Blitzinterview 5-21 Meyer: "Häufig werden technische Lösungen nicht sinnvoll eingesetzt"

Dr. Christoph Meyer Vorsitzender der Jury für die R+T Innovationspreise, sprach mit sicht+sonnenschutz über die Bedeutung von modernem Sonnenschutz in den Bereichen Raumklima, Energieeffizienz und Technikreduzierung.

Dr. Christoph Meyer ist geschäftsführender Gesellschafter des Ingenieurbüros für Bauklimatik in Kassel. - © IB Bauklimatik

sicht+sonnenschutz: Dr. Meyer, Sie sind Vorsitzender der Jury für die R+T-Innovationspreise. Ihr Ingenieurbüro be trach tet Gebäude, Nutzereinflüsse und außenklimatische Rand bedingungen als Gesamtsystem und berät zu Raumklima, Energieeffizienz und Technikreduzierung. Welche Rolle spielt dabei der moderne Sonnenschutz?

Meyer: Ich weiß aus eigener Erfahrung, dass die Branche sehr findig ist. Aber es kommt häufig vor, dass technische Lösungen nicht sinnvoll eingesetzt werden.

sicht+sonnenschutz: Was meinen Sie damit konkret?

Meyer: Nehmen Sie z.B. den Wärmeschutz im Sommer. Da geht es um natürliche Lüftung und Sonnenschutz. Es gibt Fälle, da werden im außen liegenden Sonnenschutz Raffstores mit dunklen oder schwarzen Lamellen realisiert. Die heizen sich natürlich durch die Sonne auf.

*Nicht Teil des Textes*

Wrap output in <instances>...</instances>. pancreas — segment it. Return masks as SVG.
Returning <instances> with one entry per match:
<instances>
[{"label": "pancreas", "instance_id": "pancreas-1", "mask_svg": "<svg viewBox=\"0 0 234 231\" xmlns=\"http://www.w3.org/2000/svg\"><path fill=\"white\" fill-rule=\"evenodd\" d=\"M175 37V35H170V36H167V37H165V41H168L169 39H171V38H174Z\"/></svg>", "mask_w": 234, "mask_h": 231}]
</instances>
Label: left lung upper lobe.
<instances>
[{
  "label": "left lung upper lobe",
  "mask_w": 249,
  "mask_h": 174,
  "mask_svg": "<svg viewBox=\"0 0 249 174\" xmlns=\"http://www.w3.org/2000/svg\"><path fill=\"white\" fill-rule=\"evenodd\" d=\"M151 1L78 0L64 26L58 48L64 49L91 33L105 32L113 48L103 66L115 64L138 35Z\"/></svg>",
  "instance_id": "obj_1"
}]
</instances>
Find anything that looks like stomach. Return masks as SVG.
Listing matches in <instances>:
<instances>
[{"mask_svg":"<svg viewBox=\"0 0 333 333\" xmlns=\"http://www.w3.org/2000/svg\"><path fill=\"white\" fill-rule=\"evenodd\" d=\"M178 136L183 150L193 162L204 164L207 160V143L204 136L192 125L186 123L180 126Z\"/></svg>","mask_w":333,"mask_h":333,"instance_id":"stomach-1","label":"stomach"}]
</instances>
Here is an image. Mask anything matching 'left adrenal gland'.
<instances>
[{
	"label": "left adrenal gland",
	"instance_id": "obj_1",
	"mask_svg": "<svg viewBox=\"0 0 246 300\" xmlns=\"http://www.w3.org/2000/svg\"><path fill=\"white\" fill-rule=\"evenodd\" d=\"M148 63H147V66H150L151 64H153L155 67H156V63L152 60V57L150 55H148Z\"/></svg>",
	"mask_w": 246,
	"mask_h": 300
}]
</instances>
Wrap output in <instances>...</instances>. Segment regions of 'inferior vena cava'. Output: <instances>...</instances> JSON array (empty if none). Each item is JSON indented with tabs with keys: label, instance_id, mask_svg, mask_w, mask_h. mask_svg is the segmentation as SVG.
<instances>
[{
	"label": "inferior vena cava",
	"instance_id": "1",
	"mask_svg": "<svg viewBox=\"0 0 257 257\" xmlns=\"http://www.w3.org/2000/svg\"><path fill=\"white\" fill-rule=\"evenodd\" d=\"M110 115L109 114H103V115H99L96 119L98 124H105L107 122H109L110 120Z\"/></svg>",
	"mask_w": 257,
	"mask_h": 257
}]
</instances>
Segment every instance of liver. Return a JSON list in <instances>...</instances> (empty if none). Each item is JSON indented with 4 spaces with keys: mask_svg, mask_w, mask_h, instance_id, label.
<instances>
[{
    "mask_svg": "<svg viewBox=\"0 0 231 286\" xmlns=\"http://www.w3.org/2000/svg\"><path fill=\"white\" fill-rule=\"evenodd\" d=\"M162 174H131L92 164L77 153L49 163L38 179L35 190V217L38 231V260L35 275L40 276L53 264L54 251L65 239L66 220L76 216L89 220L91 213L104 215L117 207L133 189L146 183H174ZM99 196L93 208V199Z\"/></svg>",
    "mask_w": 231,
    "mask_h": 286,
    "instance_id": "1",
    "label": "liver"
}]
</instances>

Das ist wenig hilfreich.

sicht+sonnenschutz: Was muss passieren?

Meyer: Die Architekten und Bauherren sind am Zug. Eine Kombination aus natürlicher Lüftung und Sonnenschutz ist schwierig, zugegeben. Aber Lamellen mit dunklen Farbtönen, das geht einfach nicht.

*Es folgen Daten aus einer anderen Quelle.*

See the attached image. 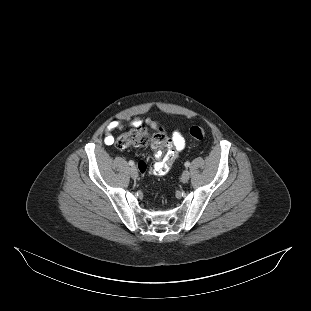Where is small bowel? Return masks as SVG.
Wrapping results in <instances>:
<instances>
[{
    "instance_id": "obj_1",
    "label": "small bowel",
    "mask_w": 311,
    "mask_h": 311,
    "mask_svg": "<svg viewBox=\"0 0 311 311\" xmlns=\"http://www.w3.org/2000/svg\"><path fill=\"white\" fill-rule=\"evenodd\" d=\"M141 124H142V122L140 119H135L131 122L130 125L132 127H134V126H138ZM147 124L152 128H156V123L152 120H148ZM124 127H125L124 124L119 120H114V121L110 122L108 124V126L106 127V130H105V137H104L105 144H107V145L113 144L114 137H113L112 133L114 131L123 129ZM184 146H185L184 137L181 135V133L178 130L174 131L172 134L171 141H170V149L166 152V154L164 156V160L166 161L167 165H170L171 163H173L176 160L177 153L180 152L181 150H183ZM171 147H173V148H171ZM155 157L156 158L162 157V152L160 150H157L155 152ZM152 171L154 172L153 169H152Z\"/></svg>"
}]
</instances>
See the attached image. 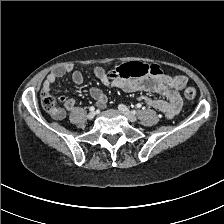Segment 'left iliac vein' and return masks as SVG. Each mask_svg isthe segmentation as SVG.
I'll return each instance as SVG.
<instances>
[{"mask_svg": "<svg viewBox=\"0 0 224 224\" xmlns=\"http://www.w3.org/2000/svg\"><path fill=\"white\" fill-rule=\"evenodd\" d=\"M118 109L130 122L137 120V117L125 105H119Z\"/></svg>", "mask_w": 224, "mask_h": 224, "instance_id": "obj_1", "label": "left iliac vein"}]
</instances>
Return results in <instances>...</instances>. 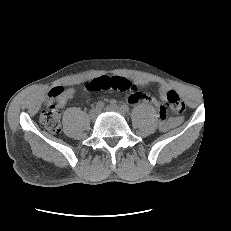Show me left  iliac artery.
I'll use <instances>...</instances> for the list:
<instances>
[{"instance_id": "44dca946", "label": "left iliac artery", "mask_w": 231, "mask_h": 231, "mask_svg": "<svg viewBox=\"0 0 231 231\" xmlns=\"http://www.w3.org/2000/svg\"><path fill=\"white\" fill-rule=\"evenodd\" d=\"M121 108L123 109L124 112H129L130 110V108L126 104H123Z\"/></svg>"}]
</instances>
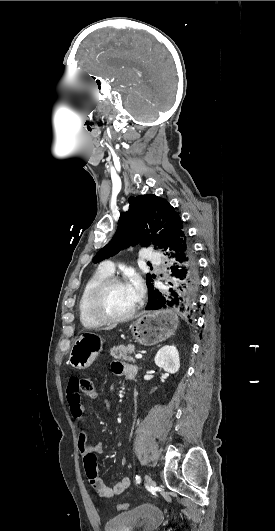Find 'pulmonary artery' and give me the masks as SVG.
<instances>
[{
	"mask_svg": "<svg viewBox=\"0 0 275 531\" xmlns=\"http://www.w3.org/2000/svg\"><path fill=\"white\" fill-rule=\"evenodd\" d=\"M144 256H147V253H144ZM148 256L149 258H147V261H149L150 264L154 265L156 268H159L161 266V263H160L161 258L157 250L155 249L150 250L148 253ZM101 269L107 273H112L114 271V268L112 267V264L109 261H104L101 264ZM159 271L161 273H164L166 271V268L164 266H161L159 268Z\"/></svg>",
	"mask_w": 275,
	"mask_h": 531,
	"instance_id": "obj_1",
	"label": "pulmonary artery"
}]
</instances>
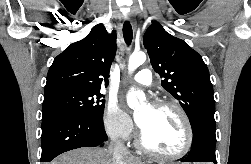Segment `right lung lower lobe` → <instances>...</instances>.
Returning <instances> with one entry per match:
<instances>
[{"label": "right lung lower lobe", "mask_w": 251, "mask_h": 164, "mask_svg": "<svg viewBox=\"0 0 251 164\" xmlns=\"http://www.w3.org/2000/svg\"><path fill=\"white\" fill-rule=\"evenodd\" d=\"M107 141L102 118L55 112L43 116L41 162H50L66 151L103 146Z\"/></svg>", "instance_id": "98d812e1"}]
</instances>
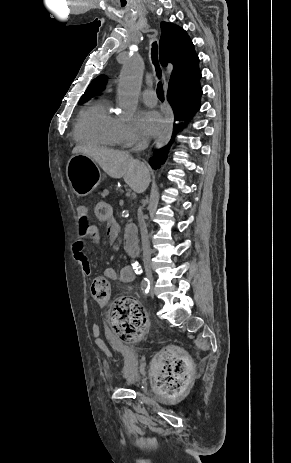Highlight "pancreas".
I'll list each match as a JSON object with an SVG mask.
<instances>
[{
  "label": "pancreas",
  "mask_w": 291,
  "mask_h": 463,
  "mask_svg": "<svg viewBox=\"0 0 291 463\" xmlns=\"http://www.w3.org/2000/svg\"><path fill=\"white\" fill-rule=\"evenodd\" d=\"M109 190L114 193L115 196H120L123 193V190L119 186L113 184L109 186Z\"/></svg>",
  "instance_id": "pancreas-1"
}]
</instances>
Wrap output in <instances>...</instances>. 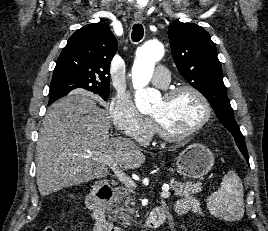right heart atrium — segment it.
Returning <instances> with one entry per match:
<instances>
[{
    "instance_id": "d8ad5b80",
    "label": "right heart atrium",
    "mask_w": 268,
    "mask_h": 231,
    "mask_svg": "<svg viewBox=\"0 0 268 231\" xmlns=\"http://www.w3.org/2000/svg\"><path fill=\"white\" fill-rule=\"evenodd\" d=\"M108 110L118 132L139 144H145L151 140L153 123L147 115L138 110L128 92L114 95L108 105Z\"/></svg>"
}]
</instances>
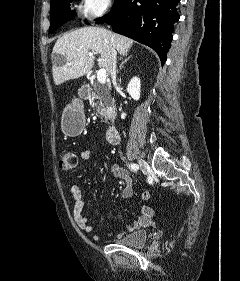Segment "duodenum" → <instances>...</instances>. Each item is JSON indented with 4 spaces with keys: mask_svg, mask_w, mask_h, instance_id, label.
<instances>
[{
    "mask_svg": "<svg viewBox=\"0 0 240 281\" xmlns=\"http://www.w3.org/2000/svg\"><path fill=\"white\" fill-rule=\"evenodd\" d=\"M84 94L87 95L88 92L84 91ZM106 139L111 144H116L119 142L120 136L116 126L111 125L106 130Z\"/></svg>",
    "mask_w": 240,
    "mask_h": 281,
    "instance_id": "1",
    "label": "duodenum"
}]
</instances>
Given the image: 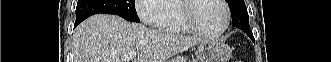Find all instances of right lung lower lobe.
Masks as SVG:
<instances>
[{
	"label": "right lung lower lobe",
	"mask_w": 331,
	"mask_h": 62,
	"mask_svg": "<svg viewBox=\"0 0 331 62\" xmlns=\"http://www.w3.org/2000/svg\"><path fill=\"white\" fill-rule=\"evenodd\" d=\"M79 23L75 22V26H77Z\"/></svg>",
	"instance_id": "right-lung-lower-lobe-1"
}]
</instances>
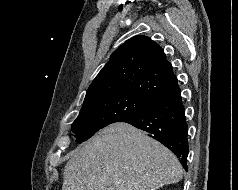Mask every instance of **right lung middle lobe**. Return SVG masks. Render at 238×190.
Returning <instances> with one entry per match:
<instances>
[{"instance_id":"dd1d6c3e","label":"right lung middle lobe","mask_w":238,"mask_h":190,"mask_svg":"<svg viewBox=\"0 0 238 190\" xmlns=\"http://www.w3.org/2000/svg\"><path fill=\"white\" fill-rule=\"evenodd\" d=\"M153 102L133 95H112L84 102L79 116L72 124L77 143L90 138L101 128L115 122H122Z\"/></svg>"}]
</instances>
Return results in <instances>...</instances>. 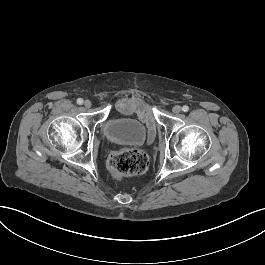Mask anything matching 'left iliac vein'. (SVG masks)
<instances>
[{
	"label": "left iliac vein",
	"instance_id": "obj_1",
	"mask_svg": "<svg viewBox=\"0 0 265 265\" xmlns=\"http://www.w3.org/2000/svg\"><path fill=\"white\" fill-rule=\"evenodd\" d=\"M172 110L174 113H180L182 108L179 105H175Z\"/></svg>",
	"mask_w": 265,
	"mask_h": 265
}]
</instances>
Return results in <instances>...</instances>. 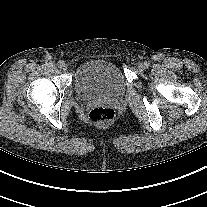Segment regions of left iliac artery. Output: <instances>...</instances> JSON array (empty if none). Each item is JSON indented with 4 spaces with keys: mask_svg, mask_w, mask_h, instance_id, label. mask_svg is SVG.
Instances as JSON below:
<instances>
[{
    "mask_svg": "<svg viewBox=\"0 0 207 207\" xmlns=\"http://www.w3.org/2000/svg\"><path fill=\"white\" fill-rule=\"evenodd\" d=\"M145 66H146V68H148L150 65L148 62H145Z\"/></svg>",
    "mask_w": 207,
    "mask_h": 207,
    "instance_id": "obj_1",
    "label": "left iliac artery"
}]
</instances>
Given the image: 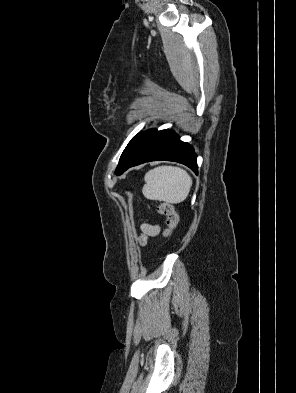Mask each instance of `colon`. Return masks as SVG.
<instances>
[{"label": "colon", "instance_id": "1", "mask_svg": "<svg viewBox=\"0 0 296 393\" xmlns=\"http://www.w3.org/2000/svg\"><path fill=\"white\" fill-rule=\"evenodd\" d=\"M157 211L165 217L166 229L164 231V236L170 237L178 224V215L175 208L170 203H161L158 206Z\"/></svg>", "mask_w": 296, "mask_h": 393}]
</instances>
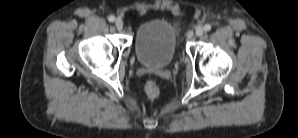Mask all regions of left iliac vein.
Instances as JSON below:
<instances>
[{
	"mask_svg": "<svg viewBox=\"0 0 298 138\" xmlns=\"http://www.w3.org/2000/svg\"><path fill=\"white\" fill-rule=\"evenodd\" d=\"M203 33H204V28H203L202 26H198V27L195 29V35H196V36H201Z\"/></svg>",
	"mask_w": 298,
	"mask_h": 138,
	"instance_id": "obj_1",
	"label": "left iliac vein"
}]
</instances>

sicht+sonnenschutz: Geht die Produktentwicklung der Sonnenschutzbranche in die richtige Richtung, um den Anforderungen für mehr Klimaschutz gerecht zu werden? Oder anders gefragt: Welches Produkt vermissen Sie bisher noch?

Meyer: Die Auswahl ist groß, die Branche ist, wie gesagt, einfallsreich. Große Defizite kann ich nicht erkennen. Im Vergleich zu den Innovationspreisen auf der vergangenen R+T haben sich auf der R+T digital die Trends fortgesetzt. 2018 sorgte ein textiler Sonnenschutz aus Recyclingmaterial für Auf merk samkeit. Dieses Jahr gab es mehrere Produkte dieser Art. Das gilt auch für die Themen Beschichtung, Luftreinigung und Rollgitter.

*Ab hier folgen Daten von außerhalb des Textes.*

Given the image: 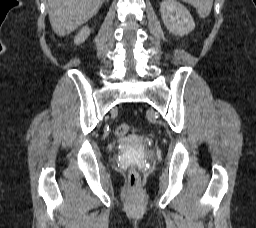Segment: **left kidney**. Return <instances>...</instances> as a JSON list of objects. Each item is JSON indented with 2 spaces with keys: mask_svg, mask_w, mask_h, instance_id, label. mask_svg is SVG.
I'll return each mask as SVG.
<instances>
[{
  "mask_svg": "<svg viewBox=\"0 0 256 228\" xmlns=\"http://www.w3.org/2000/svg\"><path fill=\"white\" fill-rule=\"evenodd\" d=\"M160 12L164 25L173 35L184 36L195 28L190 12L175 0H163Z\"/></svg>",
  "mask_w": 256,
  "mask_h": 228,
  "instance_id": "5707ae66",
  "label": "left kidney"
}]
</instances>
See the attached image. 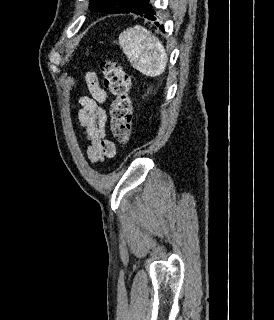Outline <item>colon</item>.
I'll return each mask as SVG.
<instances>
[{"label":"colon","mask_w":274,"mask_h":320,"mask_svg":"<svg viewBox=\"0 0 274 320\" xmlns=\"http://www.w3.org/2000/svg\"><path fill=\"white\" fill-rule=\"evenodd\" d=\"M102 73L104 83L113 96L110 107L112 134L120 143L128 144L133 130L129 74L121 64L110 60L102 63Z\"/></svg>","instance_id":"colon-1"}]
</instances>
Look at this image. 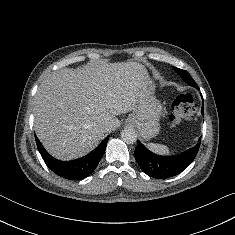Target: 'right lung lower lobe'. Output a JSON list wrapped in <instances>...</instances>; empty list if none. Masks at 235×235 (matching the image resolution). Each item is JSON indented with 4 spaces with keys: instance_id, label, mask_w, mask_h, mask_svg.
<instances>
[{
    "instance_id": "1",
    "label": "right lung lower lobe",
    "mask_w": 235,
    "mask_h": 235,
    "mask_svg": "<svg viewBox=\"0 0 235 235\" xmlns=\"http://www.w3.org/2000/svg\"><path fill=\"white\" fill-rule=\"evenodd\" d=\"M108 138L106 137L96 149L82 158L72 161H59L48 154L35 136L38 150L46 165L57 175L69 180L83 179L95 170L105 152Z\"/></svg>"
}]
</instances>
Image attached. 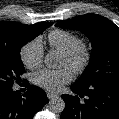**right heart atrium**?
<instances>
[{"label":"right heart atrium","instance_id":"d8ad5b80","mask_svg":"<svg viewBox=\"0 0 119 119\" xmlns=\"http://www.w3.org/2000/svg\"><path fill=\"white\" fill-rule=\"evenodd\" d=\"M20 60L25 67L35 70L42 65L44 48L40 38L26 42L19 52Z\"/></svg>","mask_w":119,"mask_h":119}]
</instances>
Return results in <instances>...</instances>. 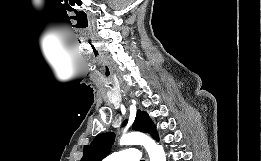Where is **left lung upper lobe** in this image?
<instances>
[{
    "label": "left lung upper lobe",
    "mask_w": 261,
    "mask_h": 161,
    "mask_svg": "<svg viewBox=\"0 0 261 161\" xmlns=\"http://www.w3.org/2000/svg\"><path fill=\"white\" fill-rule=\"evenodd\" d=\"M127 121L124 122L126 124ZM132 128L137 131L149 133L158 141L155 125L144 111H137ZM115 140V134L107 132L97 136L90 145L84 146V155L81 161H101L109 152Z\"/></svg>",
    "instance_id": "left-lung-upper-lobe-1"
}]
</instances>
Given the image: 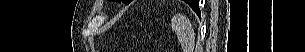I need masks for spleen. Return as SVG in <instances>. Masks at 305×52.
I'll return each instance as SVG.
<instances>
[{"label": "spleen", "instance_id": "1", "mask_svg": "<svg viewBox=\"0 0 305 52\" xmlns=\"http://www.w3.org/2000/svg\"><path fill=\"white\" fill-rule=\"evenodd\" d=\"M184 25H185V21H184V18L182 16H177V17H174L172 19V28L176 32V34L178 36V39H179V36H180V33H181V27H184ZM181 45L183 47L182 42H181Z\"/></svg>", "mask_w": 305, "mask_h": 52}]
</instances>
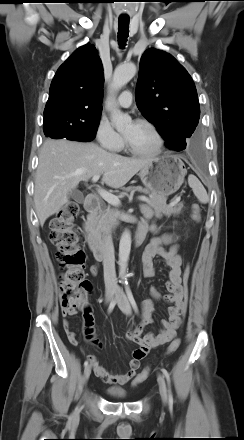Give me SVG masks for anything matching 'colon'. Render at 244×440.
Wrapping results in <instances>:
<instances>
[{"instance_id":"1","label":"colon","mask_w":244,"mask_h":440,"mask_svg":"<svg viewBox=\"0 0 244 440\" xmlns=\"http://www.w3.org/2000/svg\"><path fill=\"white\" fill-rule=\"evenodd\" d=\"M79 213V206L75 202L65 204L51 219L49 227L50 241L57 247L56 257L60 263L62 273L59 285V300L63 316H72L77 310L89 308L88 295L92 291L91 283L85 279L84 268L86 256L79 246L80 236L74 226ZM192 218L200 220V208L197 204L192 206ZM191 267L186 263L182 273L184 300L181 306L182 314L187 310L189 300V281ZM180 346V339H174L168 346L166 353L175 352ZM147 346L142 345L134 350L138 358H144L148 353ZM150 367H145L133 380L137 386L144 382L149 374Z\"/></svg>"}]
</instances>
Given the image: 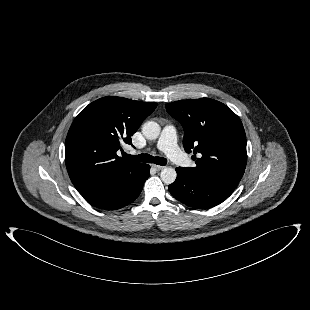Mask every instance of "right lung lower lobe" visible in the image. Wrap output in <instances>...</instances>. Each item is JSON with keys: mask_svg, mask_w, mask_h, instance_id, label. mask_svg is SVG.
Here are the masks:
<instances>
[{"mask_svg": "<svg viewBox=\"0 0 310 310\" xmlns=\"http://www.w3.org/2000/svg\"><path fill=\"white\" fill-rule=\"evenodd\" d=\"M150 175V166L143 164L131 177L81 194L91 205L106 210H116L133 202L141 193Z\"/></svg>", "mask_w": 310, "mask_h": 310, "instance_id": "obj_1", "label": "right lung lower lobe"}]
</instances>
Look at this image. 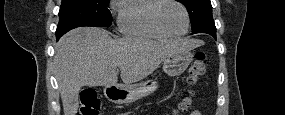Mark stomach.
Segmentation results:
<instances>
[{
    "label": "stomach",
    "instance_id": "0dacf381",
    "mask_svg": "<svg viewBox=\"0 0 285 115\" xmlns=\"http://www.w3.org/2000/svg\"><path fill=\"white\" fill-rule=\"evenodd\" d=\"M193 59L190 52H182L167 57L163 63V71L168 76H179ZM156 80H148L139 84L108 85L104 88L105 97L115 104H130L142 97L154 93L158 89Z\"/></svg>",
    "mask_w": 285,
    "mask_h": 115
}]
</instances>
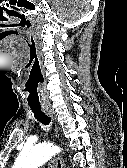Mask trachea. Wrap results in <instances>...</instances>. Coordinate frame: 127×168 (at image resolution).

sicht+sonnenschutz: Der Großteil der Immobilien sind Bestandsgebäude. Bund und Länder fördern seit Jahren die energetische Sanierung mit Millionensummen. Ist das langfristig ausreichend, um die gewünschten Effekte zu erreichen?

Meyer: Diese Frage stellt sich immer wieder. Allein mit einer Investitionsförderung wird man auf lange Sicht nicht die gewünschte Entwicklung erreichen. Das zeigt die Erfahrung. Eigentümer, die eine Immobilie selbst nutzen, können zu nichts verpflichtet werden. Wenn Maßnahmen stattfinden, dann eher aus eigenem Idealismus. Ändern wird sich das vermutlich, wenn sich mit weiter steigenden Energiepreisen das Kosten-Einsparungs-Verhältnis weiter verschiebt.